Items listed in a dataset
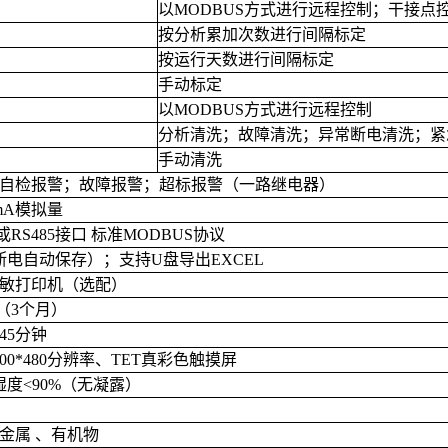
以
MODBUS
方式进行远程控制；干接点
按分析累加次数进行间隔标定
按运行天数进行间隔标定
手动标定
以
MODBUS
方式进行远程控制
分析清洗；故障清洗；异常断电清洗；紧
手动清洗
自检报警；故障报警；超标报警（一路继电器）
mA
模拟量
或
RS485
接口
标准
MODBUS
协议
断电自动保存）；支持
U
盘导出
EXCEL
敏打印机（选配）
（
3
个月）
45
分钟
00*480
分辨率、
TET
真彩色触摸屏
湿度
<90%
（无凝露）
金属
、有机物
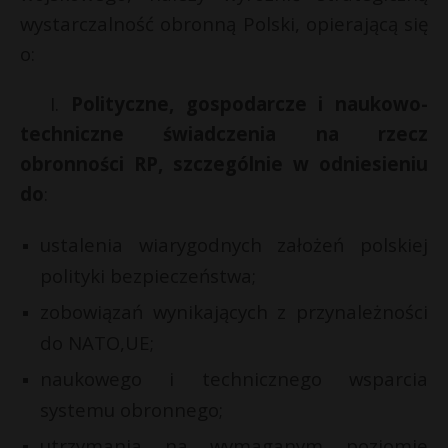
wystarczalność obronną Polski, opierającą się
o:
I.
Polityczne, gospodarcze i naukowo-
techniczne świadczenia na rzecz
obronności RP, szczególnie w odniesieniu
do
:
ustalenia wiarygodnych założeń polskiej
polityki bezpieczeństwa;
zobowiązań wynikających z przynależności
do NATO,UE;
naukowego i technicznego wsparcia
systemu obronnego;
utrzymania na wymaganym poziomie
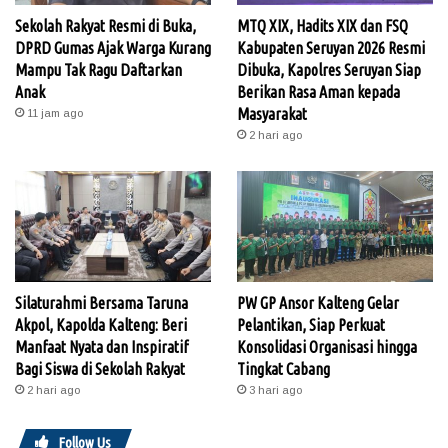
Sekolah Rakyat Resmi di Buka,
MTQ XIX, Hadits XIX dan FSQ
DPRD Gumas Ajak Warga Kurang
Kabupaten Seruyan 2026 Resmi
Mampu Tak Ragu Daftarkan
Dibuka, Kapolres Seruyan Siap
Anak
Berikan Rasa Aman kepada
Masyarakat
11 jam ago
2 hari ago
Silaturahmi Bersama Taruna
PW GP Ansor Kalteng Gelar
Akpol, Kapolda Kalteng: Beri
Pelantikan, Siap Perkuat
Manfaat Nyata dan Inspiratif
Konsolidasi Organisasi hingga
Bagi Siswa di Sekolah Rakyat
Tingkat Cabang
2 hari ago
3 hari ago
Follow Us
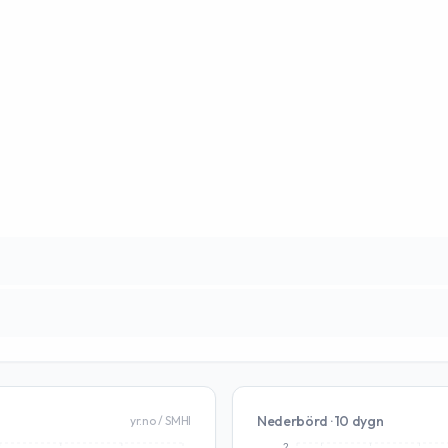
Nederbörd · 10 dygn
yr.no / SMHI
2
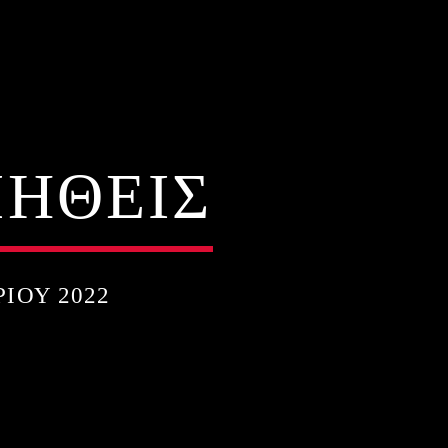
ΜΗΘΕΙΣ
ΊΟΥ 2022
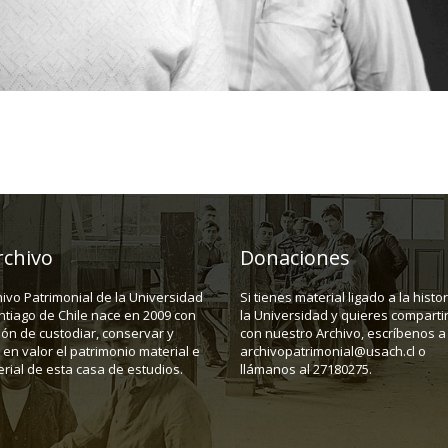
rchivo
Donaciones
hivo Patrimonial de la Universidad
Si tienes material ligado a la histo
ntiago de Chile nace en 2009 con
la Universidad y quieres compartir
ión de custodiar, conservar y
con nuestro Archivo, escríbenos a
en valor el patrimonio material e
archivopatrimonial@usach.cl o
rial de esta casa de estudios.
llámanos al 27180275.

* [WHAT IS NEEDED]:
Your reply must contain each entry exactly as written and no pictures.

* [EXERCISE RESPONSE]:
以
MODBUS
方式进行远程控制；干接点
按分析累加次数进行间隔标定
按运行天数进行间隔标定
手动标定
以
MODBUS
方式进行远程控制
分析清洗；故障清洗；异常断电清洗；紧
手动清洗
自检报警；故障报警；超标报警（一路继电器）
mA
模拟量
或
RS485
接口
标准
MODBUS
协议
断电自动保存）；支持
U
盘导出
EXCEL
敏打印机（选配）
（
3
个月）
45
分钟
00*480
分辨率、
TET
真彩色触摸屏
湿度
<90%
（无凝露）
金属
、有机物
wystarczalność obronną Polski, opierającą się
o:
I.
Polityczne, gospodarcze i naukowo-
techniczne świadczenia na rzecz
obronności RP, szczególnie w odniesieniu
do
:
ustalenia wiarygodnych założeń polskiej
polityki bezpieczeństwa;
zobowiązań wynikających z przynależności
do NATO,UE;
naukowego i technicznego wsparcia
systemu obronnego;
utrzymania na wymaganym poziomie
Sekolah Rakyat Resmi di Buka,
MTQ XIX, Hadits XIX dan FSQ
DPRD Gumas Ajak Warga Kurang
Kabupaten Seruyan 2026 Resmi
Mampu Tak Ragu Daftarkan
Dibuka, Kapolres Seruyan Siap
Anak
Berikan Rasa Aman kepada
Masyarakat
11 jam ago
2 hari ago
Silaturahmi Bersama Taruna
PW GP Ansor Kalteng Gelar
Akpol, Kapolda Kalteng: Beri
Pelantikan, Siap Perkuat
Manfaat Nyata dan Inspiratif
Konsolidasi Organisasi hingga
Bagi Siswa di Sekolah Rakyat
Tingkat Cabang
2 hari ago
3 hari ago
Follow Us
Nederbörd · 10 dygn
yr.no / SMHI
2
ΜΗΘΕΙΣ
ΊΟΥ 2022
rchivo
Donaciones
hivo Patrimonial de la Universidad
Si tienes material ligado a la histo
ntiago de Chile nace en 2009 con
la Universidad y quieres compartir
ión de custodiar, conservar y
con nuestro Archivo, escríbenos a
en valor el patrimonio material e
archivopatrimonial@usach.cl o
rial de esta casa de estudios.
llámanos al 27180275.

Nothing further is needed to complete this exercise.